НАТАЛИ - Я (11.01.2018)

----------


## Юлия Протасова

Добрый день коллеги! Прошу вас помогите пожалуйста!!! Каждый год делаю своими руками костюм символа года. В этом году не могу найти мастер класс по изготовлению маски собаки из поролона. Нужны выкройки на взрослого человека, т.к. изготавливаю ростовые костюмы. Ничего не могу найти, может кто нибудь подскажет где можно найти выкройку маски и видео мастер класса. Заранее благодарна всем, кто откликнется.

----------


## Юлия Протасова

Можно в личку или на электронку protasovaulia@yandex.ru

----------


## Lara1966

Добрый день, уважаемые форумчане! Восхищаюсь вашими талантами и очень прошу помощи.
Нам необходимо поздравить директора с юбилеем - 45-летием. Вечеринка задумана в итальянском стиле, готовим музыкальные номера. Так как не все сотрудники имеют вокальные данные, мы сочинили частушки на итальянскую тему. В планах - запустить минус песни А. Челентано, когда поиграет куплет - прервать и обьявить что -то наподобие "Челентано не смог приехать чтобы лично поздравить нашу имярек именинницу, поэтому перед Вами выступит квартет (наше название). Помогите, пожалуйста, неординарно и весело  сформулировать эту "подводочку" !!! Заранее благодарна всем откликнувшимся!

----------


## Ksuwa2603

Я хотела бы попросить помощи к 8 марта.люди у меня эти видели все только что можно.на каждом празднике я у них

----------


## Курица

> Я хотела бы попросить помощи к 8 марта


Зайди по ссылке: https://forum.in-ku.com/forumdisplay.php?f=137 
Там много темок, объединённых общей темой *"8 марта"*
В них  обсуждаются и предлагаются различные программы : сценарии, батлы, блоки и т.д. для проведения праздника 8 Марта незабываемо и весело.

----------


## Майя-я

Дорогие форумчане, подскажите, где можно найти идеи для театрализованной концертной программы к 1 апреля. Мне нужно подготовить первоапрельскую юморину с включением шуточных песен, сценок, частушек и так далее. Номера концертные есть, но чем всё это интересно связать, не знаю. Не хочется, чтобы это был просто концерт. Помогите, может, кто-то уже подобное что-то делал.

----------


## nezabudka-8s

> подскажите, где можно найти идеи для театрализованной концертной программы к 1 апреля. Мне нужно подготовить первоапрельскую юморину с включением шуточных песен, сценок, частушек и так далее. Номера концертные есть, но чем всё это интересно связать, не знаю. Не хочется, чтобы это был просто концерт.
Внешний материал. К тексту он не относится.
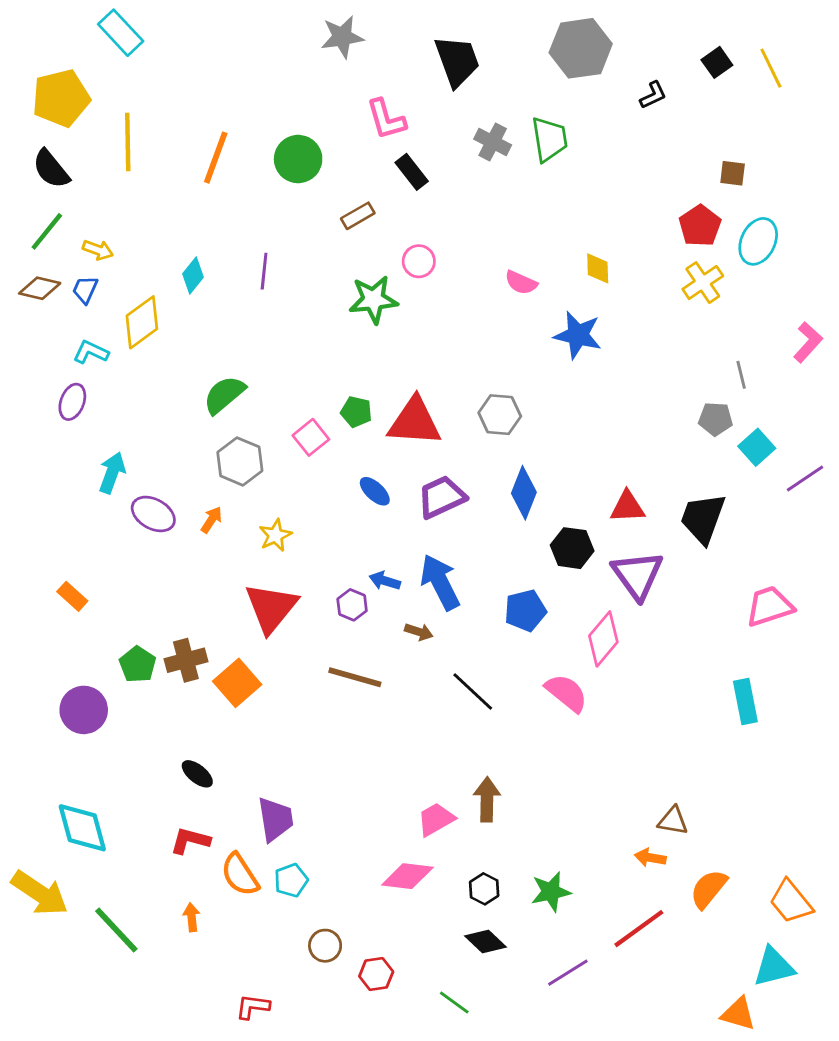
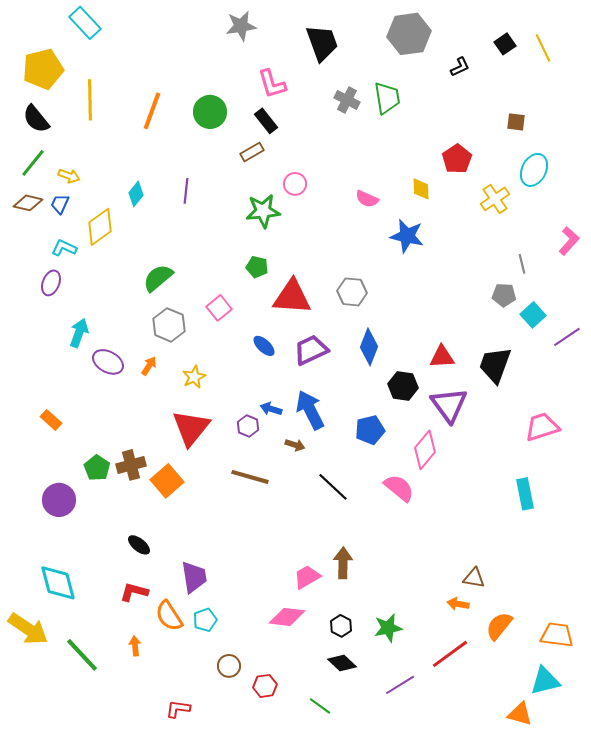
black rectangle: (412, 172) -> (266, 121), moved
red pentagon: (700, 226) -> (457, 159), moved
green pentagon: (356, 412) -> (257, 267), moved
orange trapezoid: (791, 902) -> (557, 635), turned 136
Майя, добро пожаловать на форум! С первым Вас сообщением!

Посмотрите эти темы:
1 апреля - День смеха / День дурака  (в разделе Ведущих)1 апреля (в разделе работников культуры)
Возможно, найдёте, от чего оттолкнуться. Удачи!

----------


## Майя-я

Спасибо Вам. Нашла в разделе ведущих, подходящую случаю программку. Остаётся немного подумать, чтобы подогнать под свои реалии. Ещё раз спасибо за советы.

----------

Курица (28.02.2018)

----------


## Смоляниова2

Добрый вечер. Прошу помощи, заказали юбилей в русском стиле. Даже не представляю с чего начать. Может идею кто подкинет? буду очень благодарна

----------


## nezabudka-8s

> Прошу помощи, заказали юбилей в русском стиле. Даже не представляю с чего начать. Может идею кто подкинет?


Наташа, посмотри, кое-что по юбилеям в русском стиле выставляли:
*manja*: https://forum.in-ku.com/showthread.p...=1#post4654069*Фея Доброфеева*: https://forum.in-ku.com/showthread.p...=1#post4794948*himmelinka*: https://forum.in-ku.com/showthread.p...=1#post4447389*Курица*: https://forum.in-ku.com/showthread.p...=1#post5324212*Марья*: https://forum.in-ku.com/showthread.p...=1#post5087231
Ещё попробуй обратиться в личку к Наталье *Орбите*, посмотри её сообщение: 
https://forum.in-ku.com/showthread.p...=1#post5302888

----------

AntonAsa (26.11.2018)

----------


## JULIAJA

Всем доброго дня. Прошерстила весь форум. Есть ли здесь праздники, блоки какие по теме Экология. Ткните , плиз) Буду работать на теплоходе летом. Там экологичекий рейс. Днем будем скворечники делать, деревья сажать...., а вот вечерние программы....Ума не приложу, что проводить в эти дни. День Победы, России  - все с этим ясно. А вот экология.... Хотя бы на мысль наведите. Спасибо.

----------


## ТАТЬЯНА55

> А вот экология.... Хотя бы на мысль наведите.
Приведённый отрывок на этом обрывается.